Robinson Mendez spent most of her life in San Jose. Her brother Jose Vasquez led her into politics, with them attending meetings and events together.
Victor Godinez appreciates what his mother accomplished. He said as a Chicana activist she had to shatter societal rules. His mother was raised in a Mexican macho culture and an abusive family, he said, and escaped marriage to an abusive man.
“It’s amazing with the struggle she went through (that) she kept breaking down walls,” he told San José Spotlight. “She wanted to do something that was meaningful and helped other abused women. She was my mother, but I saw her as a heroic figure.”
Devoted to the community
Robinson Mendez led protests against police shooting Latinos and created a San Jose committee advisory group on public safety. She started the Latino Issues Forum which investigated community problems and presented reports on mental health, juvenile justice, employment and political empowerment to the San Jose City Council. She also pushed for better representation within the San Jose Unified School District board and for changes that led to a 10-district council system.
Blanca Alvarado, a former San Jose councilmember and Santa Clara County supervisor, said Robinson Mendez was her best friend and will be remembered as a strong woman who cared about others.
“We have been politically active, supported each other and cared about each other,” she told San José Spotlight. “I came to see Bea as humorous, fun, wonderfully bossy, opinionated, but always full of energy. Full of sparkle, full of laughter and full of speaking out against what she considered the injustices of the time.”
Pete Carrillo, founder of the Mexican Heritage Plaza, said Robinson Mendez used her voice, advocacy and power to ensure equity for Latinos at the local and state levels.
“Bea got results for her community,” Carrillo said. “She was a trailblazer whose laser-sharp wisdom opened the doors and pathways for Latino leadership to emerge and it did… She taught me so much about life and I am proud to have been her dear friend and comrade for 50 years.”
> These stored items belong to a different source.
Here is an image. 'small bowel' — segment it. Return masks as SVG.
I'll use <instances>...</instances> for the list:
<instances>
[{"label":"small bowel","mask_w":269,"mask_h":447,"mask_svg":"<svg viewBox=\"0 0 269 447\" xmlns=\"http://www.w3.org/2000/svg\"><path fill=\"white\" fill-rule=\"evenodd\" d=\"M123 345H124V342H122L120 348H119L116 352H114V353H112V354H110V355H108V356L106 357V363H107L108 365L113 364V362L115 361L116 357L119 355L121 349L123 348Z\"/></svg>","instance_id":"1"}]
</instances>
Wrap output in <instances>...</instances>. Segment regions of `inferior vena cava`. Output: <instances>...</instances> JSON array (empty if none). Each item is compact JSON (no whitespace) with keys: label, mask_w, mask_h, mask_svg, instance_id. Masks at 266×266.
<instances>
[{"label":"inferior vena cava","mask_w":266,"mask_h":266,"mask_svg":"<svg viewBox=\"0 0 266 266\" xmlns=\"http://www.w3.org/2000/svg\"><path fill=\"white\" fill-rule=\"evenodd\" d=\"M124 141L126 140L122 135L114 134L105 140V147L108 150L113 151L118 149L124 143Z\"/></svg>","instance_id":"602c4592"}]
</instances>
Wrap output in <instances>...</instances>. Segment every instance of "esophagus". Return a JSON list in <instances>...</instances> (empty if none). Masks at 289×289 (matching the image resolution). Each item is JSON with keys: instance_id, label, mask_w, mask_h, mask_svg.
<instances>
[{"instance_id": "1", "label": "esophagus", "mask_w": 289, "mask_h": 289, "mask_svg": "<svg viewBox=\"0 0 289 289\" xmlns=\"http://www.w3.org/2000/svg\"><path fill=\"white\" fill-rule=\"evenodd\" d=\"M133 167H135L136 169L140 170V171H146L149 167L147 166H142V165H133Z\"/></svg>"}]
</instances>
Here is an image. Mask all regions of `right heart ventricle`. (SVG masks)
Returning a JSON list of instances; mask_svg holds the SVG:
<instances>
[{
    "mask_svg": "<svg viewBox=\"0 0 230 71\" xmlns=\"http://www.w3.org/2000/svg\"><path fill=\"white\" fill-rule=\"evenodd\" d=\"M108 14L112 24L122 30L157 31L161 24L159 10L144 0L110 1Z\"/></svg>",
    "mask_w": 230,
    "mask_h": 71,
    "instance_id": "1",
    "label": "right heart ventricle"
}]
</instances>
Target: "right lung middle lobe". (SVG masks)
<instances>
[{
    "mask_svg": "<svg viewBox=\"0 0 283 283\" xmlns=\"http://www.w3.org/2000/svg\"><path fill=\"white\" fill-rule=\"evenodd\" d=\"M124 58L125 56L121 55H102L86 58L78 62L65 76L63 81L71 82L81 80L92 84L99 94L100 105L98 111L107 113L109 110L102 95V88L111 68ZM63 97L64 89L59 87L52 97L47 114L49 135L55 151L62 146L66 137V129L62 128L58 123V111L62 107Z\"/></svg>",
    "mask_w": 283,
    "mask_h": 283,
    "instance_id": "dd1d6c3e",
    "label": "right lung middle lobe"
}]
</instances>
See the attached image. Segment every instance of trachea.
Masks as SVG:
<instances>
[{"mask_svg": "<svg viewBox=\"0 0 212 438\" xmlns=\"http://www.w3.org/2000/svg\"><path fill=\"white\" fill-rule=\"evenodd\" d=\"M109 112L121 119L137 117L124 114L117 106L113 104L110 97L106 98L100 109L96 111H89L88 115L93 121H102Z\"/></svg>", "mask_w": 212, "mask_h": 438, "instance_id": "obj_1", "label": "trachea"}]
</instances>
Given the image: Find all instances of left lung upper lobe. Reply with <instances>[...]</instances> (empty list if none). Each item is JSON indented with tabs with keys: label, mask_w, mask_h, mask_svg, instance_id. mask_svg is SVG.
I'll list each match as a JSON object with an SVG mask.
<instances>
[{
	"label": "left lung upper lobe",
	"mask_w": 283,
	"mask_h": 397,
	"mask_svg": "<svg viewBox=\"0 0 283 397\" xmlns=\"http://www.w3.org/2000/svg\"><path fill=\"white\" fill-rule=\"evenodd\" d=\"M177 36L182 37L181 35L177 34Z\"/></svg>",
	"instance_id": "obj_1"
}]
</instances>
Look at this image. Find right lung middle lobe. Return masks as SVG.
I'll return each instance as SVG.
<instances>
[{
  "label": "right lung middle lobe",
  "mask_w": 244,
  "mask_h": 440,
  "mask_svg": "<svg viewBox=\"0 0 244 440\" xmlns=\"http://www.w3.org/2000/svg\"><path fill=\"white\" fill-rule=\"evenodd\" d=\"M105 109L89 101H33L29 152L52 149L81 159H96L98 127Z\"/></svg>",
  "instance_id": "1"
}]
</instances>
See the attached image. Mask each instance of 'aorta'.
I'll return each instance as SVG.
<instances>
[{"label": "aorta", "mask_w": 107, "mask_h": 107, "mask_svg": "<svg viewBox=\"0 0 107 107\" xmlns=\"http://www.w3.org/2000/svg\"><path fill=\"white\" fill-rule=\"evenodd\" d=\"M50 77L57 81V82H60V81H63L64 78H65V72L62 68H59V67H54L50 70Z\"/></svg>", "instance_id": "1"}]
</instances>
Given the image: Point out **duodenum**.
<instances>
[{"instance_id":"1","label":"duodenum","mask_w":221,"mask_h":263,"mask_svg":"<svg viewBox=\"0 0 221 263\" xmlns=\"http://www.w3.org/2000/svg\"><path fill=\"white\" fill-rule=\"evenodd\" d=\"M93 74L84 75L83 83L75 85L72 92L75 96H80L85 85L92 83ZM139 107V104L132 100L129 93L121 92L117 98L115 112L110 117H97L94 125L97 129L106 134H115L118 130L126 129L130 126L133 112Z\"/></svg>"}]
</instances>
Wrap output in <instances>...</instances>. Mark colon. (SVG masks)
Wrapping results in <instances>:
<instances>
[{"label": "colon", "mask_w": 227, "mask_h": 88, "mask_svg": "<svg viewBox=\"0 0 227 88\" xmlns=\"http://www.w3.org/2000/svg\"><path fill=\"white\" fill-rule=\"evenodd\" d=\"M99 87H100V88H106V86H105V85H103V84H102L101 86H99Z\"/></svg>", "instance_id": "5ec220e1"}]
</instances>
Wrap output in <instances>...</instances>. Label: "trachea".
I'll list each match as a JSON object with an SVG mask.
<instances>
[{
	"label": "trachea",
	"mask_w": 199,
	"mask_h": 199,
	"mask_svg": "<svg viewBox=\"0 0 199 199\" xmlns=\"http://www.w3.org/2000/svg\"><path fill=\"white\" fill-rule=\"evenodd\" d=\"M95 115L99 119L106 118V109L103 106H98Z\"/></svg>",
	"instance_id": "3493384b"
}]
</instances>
San Jose Councilmember Peter Ortiz said Robinson Mendez was a Chicana leader who gave strength and voice to those living in the margins of domestic violence, especially monolingual Spanish speakers.
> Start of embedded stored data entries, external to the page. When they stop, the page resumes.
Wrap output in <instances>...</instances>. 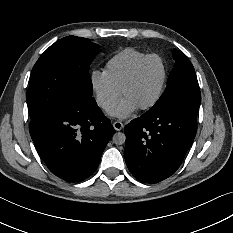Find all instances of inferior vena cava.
<instances>
[{
  "label": "inferior vena cava",
  "mask_w": 233,
  "mask_h": 233,
  "mask_svg": "<svg viewBox=\"0 0 233 233\" xmlns=\"http://www.w3.org/2000/svg\"><path fill=\"white\" fill-rule=\"evenodd\" d=\"M98 105L100 107H102L103 109H107V108L111 107L113 104L110 101L103 100V101H99Z\"/></svg>",
  "instance_id": "inferior-vena-cava-1"
}]
</instances>
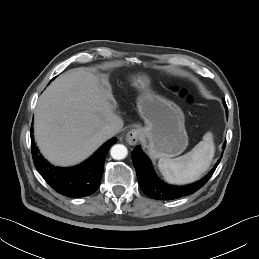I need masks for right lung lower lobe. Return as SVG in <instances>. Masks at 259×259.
I'll return each instance as SVG.
<instances>
[{"label": "right lung lower lobe", "instance_id": "obj_1", "mask_svg": "<svg viewBox=\"0 0 259 259\" xmlns=\"http://www.w3.org/2000/svg\"><path fill=\"white\" fill-rule=\"evenodd\" d=\"M31 127V151L36 169L44 180L56 192L73 198L89 196L94 193L101 182L105 155L117 142L116 138L105 143L90 159L72 168L54 167L40 155L34 143Z\"/></svg>", "mask_w": 259, "mask_h": 259}]
</instances>
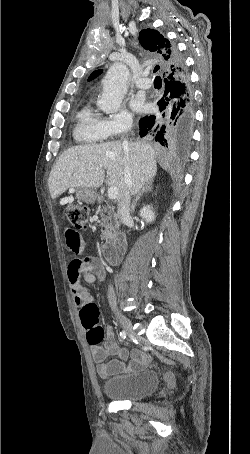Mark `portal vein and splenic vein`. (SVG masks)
Listing matches in <instances>:
<instances>
[{"label":"portal vein and splenic vein","instance_id":"obj_1","mask_svg":"<svg viewBox=\"0 0 250 454\" xmlns=\"http://www.w3.org/2000/svg\"><path fill=\"white\" fill-rule=\"evenodd\" d=\"M108 197L111 200H115L118 197V190L116 187H110L108 189Z\"/></svg>","mask_w":250,"mask_h":454}]
</instances>
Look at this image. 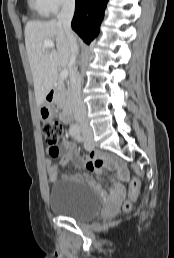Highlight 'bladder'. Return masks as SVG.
Returning <instances> with one entry per match:
<instances>
[{
	"mask_svg": "<svg viewBox=\"0 0 174 258\" xmlns=\"http://www.w3.org/2000/svg\"><path fill=\"white\" fill-rule=\"evenodd\" d=\"M49 208L57 215L77 220L96 217L102 209L98 192L72 175L58 178L50 191Z\"/></svg>",
	"mask_w": 174,
	"mask_h": 258,
	"instance_id": "31cf9c89",
	"label": "bladder"
}]
</instances>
“As a witness to domestic violence in my childhood home, I am eternally grateful for this champion of justice and will work to ensure that her legacy lives on,” Ortiz told San José Spotlight.
On Facebook, La Raza Historical Society of Santa Clara Valley said it was saddened to hear of the passing of one of its heroes.
“She was extraordinary and fierce, and among her many selfless accomplishments, she also reminded us of the importance of speaking truth to power, unapologetically,” the post reads. “She worked fiercely and spoke truthfully to advocate and push for change. She brought people together, often calling on us to do better to be accountable to our communities.”
Elizabeth Pacheco is proud of her mother’s accomplishments as a “change agent” and her devotion to her family, friends and community.
“We shall miss her dearly, but will be appreciative for all she fought for in the name of justice and equal rights,” Pacheco told San José Spotlight.
Robinson Mendez is survived by her son Victor Godinez, 70, and daughter Elizabeth Pacheco, 67, seven grandchildren and seven great grandchildren.